10 Facts and Theories that Will Make You Rethink the Murder of Martin Luther King Jr.

10 Facts and Theories that Will Make You Rethink the Murder of Martin Luther King Jr.

Patrick Lynch - March 15, 2018

On April 4, 1968, in Memphis, Tennessee, the Civil Rights Movement, and human decency, was dealt a savage blow. On this day, the great Reverend Martin Luther King Jr. was murdered by James Earl Ray, a man who had escaped from Missouri State Penitentiary the previous year. Ray was a rabid racist and was drawn to the segregationist platform of George Wallace’s Presidential Campaign. He initially pled guilty to the murder of King, but Ray later withdrew his plea with a view to getting a trial.

However, he failed and died in prison in 1998. To this day, King’s family believes there is more to the murder than meets the eye. The family, along with other individuals, think the reverend’s death was as a result of a plot involving the United States Government. In this article, I will look at ten facts and theories surrounding the assassination of Martin Luther King. Was it an open and shut murder case, or, as is allegedly the case involving the deaths of John F. and Robert F. Kennedy, a detailed conspiracy?

10 Facts and Theories that Will Make You Rethink the Murder of Martin Luther King Jr.
Izola Ware Curry getting arrested – AJC.com

1 – King Had Survived a Previous Assassination Attempt in 1958

As tragic as King’s death was, at least he was given the opportunity to make an indelible imprint on American history. He would never have had the chance if Izola Ware Curry had her way almost a decade earlier. On September 20, 1958, the African-American woman stabbed King at a book signing in Harlem because she believed he was a communist that had been spying on her. She used a seven-inch letter opener and was just millimeters from puncturing his aorta. In fact, King would have died had he sneezed.

Ware was born in Georgia in 1916 and eventually moved to New York where she worked as a housekeeper. As she got older, Ware began to experience paranoid delusions, and it became harder to find a job. She traveled to several American cities in search of employment including Lexington, Cleveland, St. Louis, and Miami before eventually ending up back in New York in 1958. At this stage, she moved into a rented room in Harlem with no one to help prevent her descent into madness.

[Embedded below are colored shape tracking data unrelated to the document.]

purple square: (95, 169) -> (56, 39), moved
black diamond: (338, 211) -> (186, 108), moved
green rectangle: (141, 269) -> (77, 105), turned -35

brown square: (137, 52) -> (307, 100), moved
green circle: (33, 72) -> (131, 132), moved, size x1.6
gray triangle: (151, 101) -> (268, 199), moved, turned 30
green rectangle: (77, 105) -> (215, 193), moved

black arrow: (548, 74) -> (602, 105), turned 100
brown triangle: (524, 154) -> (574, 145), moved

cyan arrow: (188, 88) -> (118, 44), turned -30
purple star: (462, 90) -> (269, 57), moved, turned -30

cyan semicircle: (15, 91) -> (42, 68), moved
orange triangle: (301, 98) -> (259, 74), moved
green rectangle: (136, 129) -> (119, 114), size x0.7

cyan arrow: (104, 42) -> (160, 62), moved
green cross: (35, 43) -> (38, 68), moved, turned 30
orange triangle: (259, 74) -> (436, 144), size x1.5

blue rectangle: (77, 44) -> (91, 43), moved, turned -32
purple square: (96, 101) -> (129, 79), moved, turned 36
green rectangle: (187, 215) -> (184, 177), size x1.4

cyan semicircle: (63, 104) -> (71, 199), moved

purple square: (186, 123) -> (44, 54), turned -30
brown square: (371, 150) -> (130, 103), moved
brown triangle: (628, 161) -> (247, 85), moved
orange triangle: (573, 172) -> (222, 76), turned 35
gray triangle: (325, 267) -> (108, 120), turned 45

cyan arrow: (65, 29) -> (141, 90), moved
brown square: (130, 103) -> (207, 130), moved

Ware began having delusions about the National Association for the Advancement of Colored People (NAACP) which she believed was a front for Communist activities. She started to believe that the NAACP was following her and preventing her from finding a job. As King began his rise to prominence, she began focusing on him. On the day of the attempted assassination, she walked into Blumstein’s department store where King was signing copies of Stride Toward Freedom: The Montgomery Story, which was his first book.

After pushing her way to the front of the line, she asked the writer if he was Martin Luther King. When he confirmed his identity, she stabbed him with a letter opener. King was rushed to Harlem Hospital where the blade was taken out during surgery. When she was caught in the store, Ware exclaimed: “I’ve been after him for six years” and “I’m glad I done it.” She was indicted on October 17 and faced a 25-year prison sentence. However, she was diagnosed with paranoid schizophrenia and committed to a mental institution near Poughkeepsie.

Ware stayed at the institution for 14 years before being moved between residential care homes for the rest of her life. She died in 2015 and left no immediate family. King later said that he bore no animosity towards Ware and spoke about the attack during his I’ve Been to the Mountaintop speech on April 3, 1968. Little did he know that the very next day, a cowardly assassin’s bullet would succeed where Ware narrowly failed almost a decade earlier.